President Obama has endorsed the idea that the United States, like Australia, should require citizens to vote, under pain of punishment if they don’t. Hillary Clinton supports various schemes to eliminate voter-identification laws and other “impediments” to voting, Bernie Sanders wants election day to be declared a national holiday (maybe on Saturday). Eric Holder leads a crusade to grant felons the vote, and Gov. Terry McAuliffe of Virginia wants to drop voter registration, and prospective voters could just say that they’re citizens and they’re entitled to vote. Trust, not verify.

This is part of a Democratic scheme to “expand the electorate” in states expected to be the key to success in the 2016 presidential election. Democrats are convinced that their voters often fail to show up, either because it’s too much trouble, they’re barred from voting legally, or they’re just not interested in voting. Given the razor-thin margins expected in some states, a few more votes per precinct could make the difference, and guarantee Democratic control of the White House.

It doesn’t matter how many people like a candidate unless the voters show up to mark a ballot for him. That’s why the campaigns spend so much time, effort and money on voter registration drives like the GOTV (Get Out the Vote) campaigns. The way to win, obviously, is to persuade a majority of voters of the superiority of the candidate’s views and qualifications. That must be accompanied, however, by turning out friendly voters and discouraging unfriendly voters.
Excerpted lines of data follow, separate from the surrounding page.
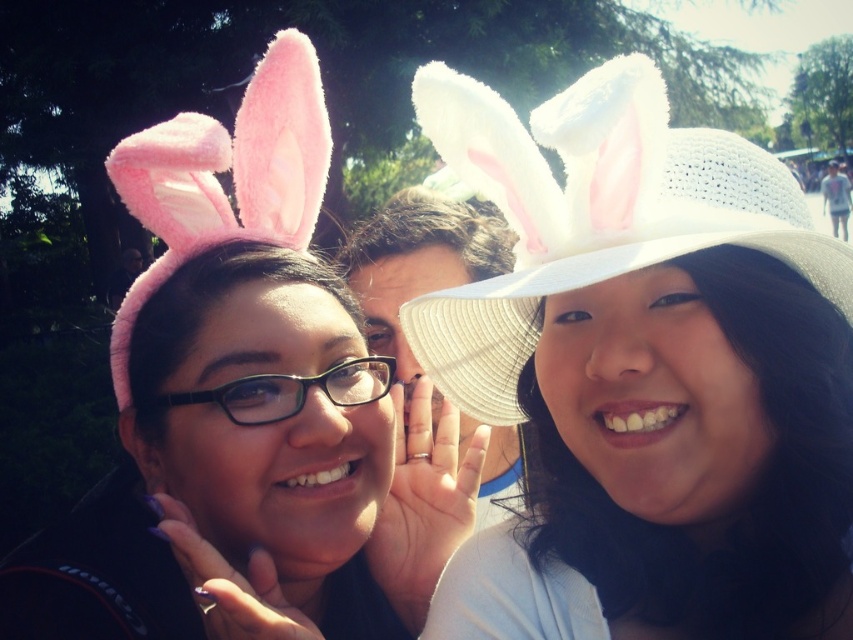 You are a photographer setting up for a group photo. You notice two hats in the scene, the white woven hat at upper right and the pink fluffy hat at left. Which hat might be more likely to block someone else in the photo due to its height?

The pink fluffy hat at left is taller than the white woven hat at upper right, so it is more likely to block someone else in the photo due to its height.

You are a photographer setting up for a group photo. You have two hats in the scene, the white woven hat at upper right and the pink fluffy hat at left. The photographer wants to ensure there is enough space between the hats for a small prop. The prop requires at least 12 inches of space. Can the prop fit between the two hats?

The white woven hat at upper right is 12.84 inches away from the pink fluffy hat at left. Since the required space is 12 inches, the prop can fit between them as the distance is sufficient. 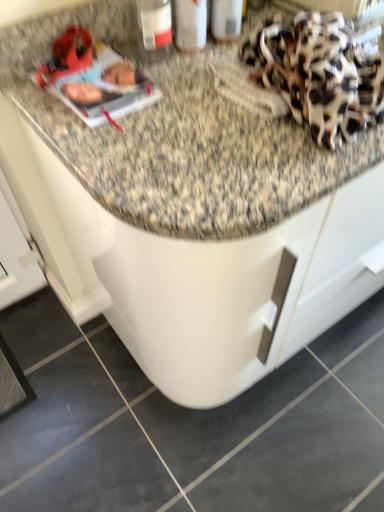 Question: From a real-world perspective, relative to matte plastic bottle at upper center, is matte plastic magazine at upper left vertically above or below?

Choices:
 (A) below
 (B) above

Answer: (A)

Question: Would you say matte plastic magazine at upper left is inside or outside matte plastic bottle at upper center?

Choices:
 (A) inside
 (B) outside

Answer: (B)

Question: Which is farther from the matte plastic bottle at upper center?

Choices:
 (A) matte plastic magazine at upper left
 (B) leopard print fabric at upper right

Answer: (B)

Question: Considering the real-world distances, which object is closest to the leopard print fabric at upper right?

Choices:
 (A) matte plastic magazine at upper left
 (B) matte plastic bottle at upper center

Answer: (A) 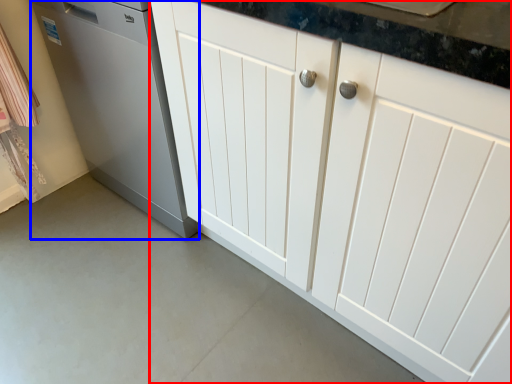 Question: Among these objects, which one is nearest to the camera, cabinetry (highlighted by a red box) or home appliance (highlighted by a blue box)?

Choices:
 (A) cabinetry
 (B) home appliance

Answer: (A) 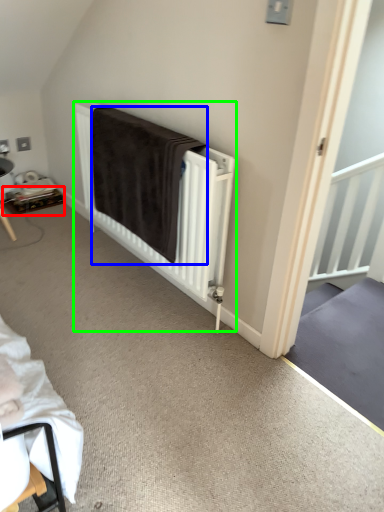 Question: Which object is the closest to the table (highlighted by a red box)? Choose among these: blanket (highlighted by a blue box) or bed (highlighted by a green box).

Choices:
 (A) blanket
 (B) bed

Answer: (A) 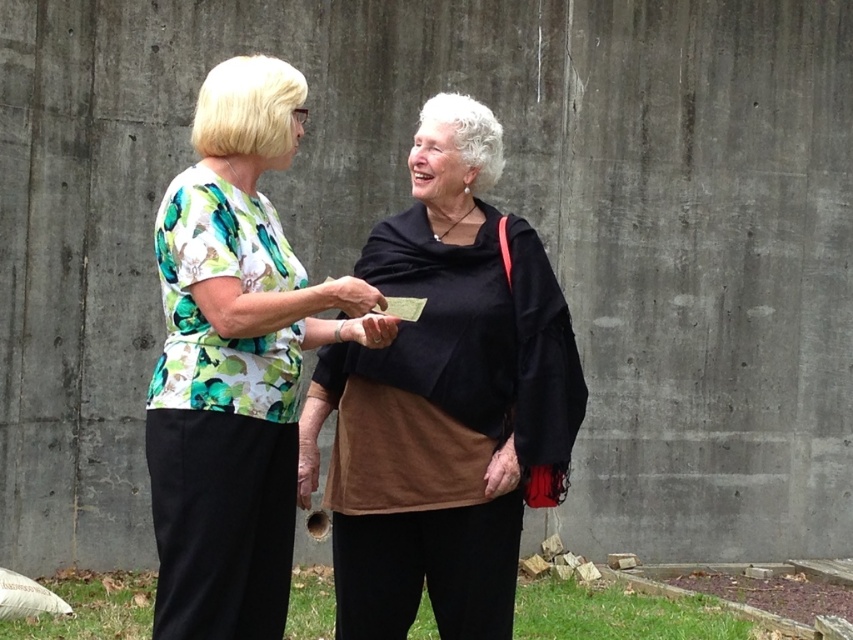 Can you confirm if printed fabric blouse at center is thinner than smooth skin hand at center?

No, printed fabric blouse at center is not thinner than smooth skin hand at center.

You are a GUI agent. You are given a task and a screenshot of the screen. Output one action in this format:
    pyautogui.click(x=<x>, y=<y>)
    Task: Click on the printed fabric blouse at center
    The image size is (853, 640).
    Given the screenshot: What is the action you would take?
    pyautogui.click(x=231, y=362)

Where is `printed fabric blouse at center`? The image size is (853, 640). printed fabric blouse at center is located at coordinates (231, 362).

Does point (538, 461) come in front of point (384, 296)?

Yes, point (538, 461) is in front of point (384, 296).

Who is more forward, (547,417) or (386,310)?

Point (386,310) is more forward.

The image size is (853, 640). I want to click on black suede shawl at center, so click(444, 401).

I want to click on black suede shawl at center, so click(444, 401).

The height and width of the screenshot is (640, 853). Identify the location of black suede shawl at center. pos(444,401).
The common wisdom for decades has been that Democratic voters are less likely to vote than Republicans. If voters can’t be persuaded by good citizenship to make it to the polls, maybe the law can do it — vote, or else. After the “licking” Mr. Obama and Democratic candidates took last year he made it clear that he was listening not to the voters who voted, but to those who didn’t.

The conventional wisdom that Republicans are more eager to vote than Democrats may be correct; the conventional wisdom is occasionally wise. Public-opinion polls in recent years have shown that voters who actually vote break approximately even between the parties. There are other voters who would be reliably Democratic, so the politicians think, and in particular convicted felons and immigrants, particularly those who sneak across the border and who could be made eligible quickly.

Democrats, who dream not of a big tent but a big net, dismiss the idea that there could be abuses of loose voter laws, and thus favor changes that will make voter fraud easier. This would inevitably undermine public confidence in the electoral system and hence undermine the foundation of the republic. That’s a steep price for a few votes.